Equally crucial in our validation process is the feedback we receive from our Scientific Advisory Board (SAB), which includes experts in life science research and development and machine learning technology, and our customers. As we evolve our platform, their lived experiences ensure we can continue to build for the needs of pharma organizations, addressing the pain points for scientists and transforming drug discovery. 

Looking Ahead

Recently, Jensen Huang, CEO of NVIDIA, said "There is no more meaningful and exciting place to be than the intersection of biology and AI,” and I couldn’t agree more. 

Drug discovery is wide and deep and as a result a complex and challenging field that requires a substantial amount of time and effort, but at BenchSci, we believe we are working on solving the biggest problem in one of the most impactful industries in the world. 

Understandably, there’s a lot of hype and excitement around AI and GenAI. However, our focus remains steadfast on the real impact and tangible value these advancements can bring to the world of preclinical drug discovery.

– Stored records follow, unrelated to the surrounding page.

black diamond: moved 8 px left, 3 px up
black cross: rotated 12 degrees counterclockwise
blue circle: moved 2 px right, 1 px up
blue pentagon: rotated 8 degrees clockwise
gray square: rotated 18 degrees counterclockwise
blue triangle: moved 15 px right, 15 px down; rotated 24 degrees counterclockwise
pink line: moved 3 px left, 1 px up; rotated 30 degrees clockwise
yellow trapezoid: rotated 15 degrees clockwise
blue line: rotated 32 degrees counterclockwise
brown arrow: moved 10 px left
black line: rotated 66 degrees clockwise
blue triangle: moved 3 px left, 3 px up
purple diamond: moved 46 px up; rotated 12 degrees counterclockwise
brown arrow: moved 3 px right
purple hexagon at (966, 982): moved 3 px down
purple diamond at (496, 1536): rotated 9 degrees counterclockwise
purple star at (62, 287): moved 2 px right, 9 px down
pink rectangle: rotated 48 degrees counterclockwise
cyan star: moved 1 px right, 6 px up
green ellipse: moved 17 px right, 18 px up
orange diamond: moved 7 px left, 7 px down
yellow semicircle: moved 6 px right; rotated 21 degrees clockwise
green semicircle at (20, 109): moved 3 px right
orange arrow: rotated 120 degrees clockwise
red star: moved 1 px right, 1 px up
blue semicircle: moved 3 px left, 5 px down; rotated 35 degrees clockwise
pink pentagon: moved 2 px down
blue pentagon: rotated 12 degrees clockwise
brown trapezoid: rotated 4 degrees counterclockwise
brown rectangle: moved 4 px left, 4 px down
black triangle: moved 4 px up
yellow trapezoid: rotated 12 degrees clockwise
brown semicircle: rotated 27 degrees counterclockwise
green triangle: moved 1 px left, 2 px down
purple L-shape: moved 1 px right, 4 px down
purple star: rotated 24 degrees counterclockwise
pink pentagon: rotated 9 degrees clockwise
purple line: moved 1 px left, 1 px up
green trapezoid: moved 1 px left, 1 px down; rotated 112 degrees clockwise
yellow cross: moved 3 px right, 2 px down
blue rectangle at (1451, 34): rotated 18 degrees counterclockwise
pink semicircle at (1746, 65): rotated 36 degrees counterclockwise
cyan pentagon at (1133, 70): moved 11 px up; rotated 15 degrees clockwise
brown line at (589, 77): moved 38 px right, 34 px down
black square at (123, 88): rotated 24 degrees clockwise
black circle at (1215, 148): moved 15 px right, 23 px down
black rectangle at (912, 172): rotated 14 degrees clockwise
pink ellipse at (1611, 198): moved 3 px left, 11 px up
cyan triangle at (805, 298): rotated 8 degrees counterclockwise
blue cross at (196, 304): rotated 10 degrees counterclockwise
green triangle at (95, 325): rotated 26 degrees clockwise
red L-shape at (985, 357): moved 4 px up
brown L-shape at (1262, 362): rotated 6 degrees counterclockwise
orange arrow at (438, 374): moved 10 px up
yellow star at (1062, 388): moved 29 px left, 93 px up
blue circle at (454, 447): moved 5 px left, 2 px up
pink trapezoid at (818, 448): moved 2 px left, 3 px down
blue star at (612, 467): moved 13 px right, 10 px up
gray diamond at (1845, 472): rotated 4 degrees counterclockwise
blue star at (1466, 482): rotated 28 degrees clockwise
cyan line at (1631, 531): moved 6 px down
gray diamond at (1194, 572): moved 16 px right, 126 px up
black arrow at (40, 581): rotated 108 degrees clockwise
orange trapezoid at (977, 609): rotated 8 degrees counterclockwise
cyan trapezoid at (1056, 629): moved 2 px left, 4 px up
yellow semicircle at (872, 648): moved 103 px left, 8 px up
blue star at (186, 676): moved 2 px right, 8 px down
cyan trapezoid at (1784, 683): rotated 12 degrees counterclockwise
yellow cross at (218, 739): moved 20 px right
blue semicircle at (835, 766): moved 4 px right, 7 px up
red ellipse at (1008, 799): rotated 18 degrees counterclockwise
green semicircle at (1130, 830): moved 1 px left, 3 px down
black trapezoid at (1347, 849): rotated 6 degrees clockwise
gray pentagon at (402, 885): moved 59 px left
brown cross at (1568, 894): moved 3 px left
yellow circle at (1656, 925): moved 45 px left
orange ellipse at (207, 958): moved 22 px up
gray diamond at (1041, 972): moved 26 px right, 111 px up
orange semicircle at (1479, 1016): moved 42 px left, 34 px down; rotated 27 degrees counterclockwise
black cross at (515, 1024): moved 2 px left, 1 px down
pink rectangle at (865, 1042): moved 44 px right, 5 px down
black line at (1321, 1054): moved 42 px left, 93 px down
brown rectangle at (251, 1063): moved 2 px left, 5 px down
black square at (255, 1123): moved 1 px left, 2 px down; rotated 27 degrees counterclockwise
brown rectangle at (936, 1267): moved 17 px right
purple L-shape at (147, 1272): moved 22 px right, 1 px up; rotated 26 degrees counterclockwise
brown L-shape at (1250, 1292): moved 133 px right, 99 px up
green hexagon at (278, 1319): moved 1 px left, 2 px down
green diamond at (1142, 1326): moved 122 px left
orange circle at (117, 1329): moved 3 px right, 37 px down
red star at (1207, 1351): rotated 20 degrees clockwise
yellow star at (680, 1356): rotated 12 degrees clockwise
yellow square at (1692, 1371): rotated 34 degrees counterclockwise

This involves not only developing robust building blocks but also continuing to be a leader in innovation, expanding our ASCEND platform with even more GenAI features such as conversational AI and explainability.

While the field of biology and AI is still in its early stages, we believe, like how every car is going electric, that every pharma organization will harness the power of AI and GenAI in their R&D efforts, which has the potential to revolutionize our understanding of disease biology and our ability to treat diseases.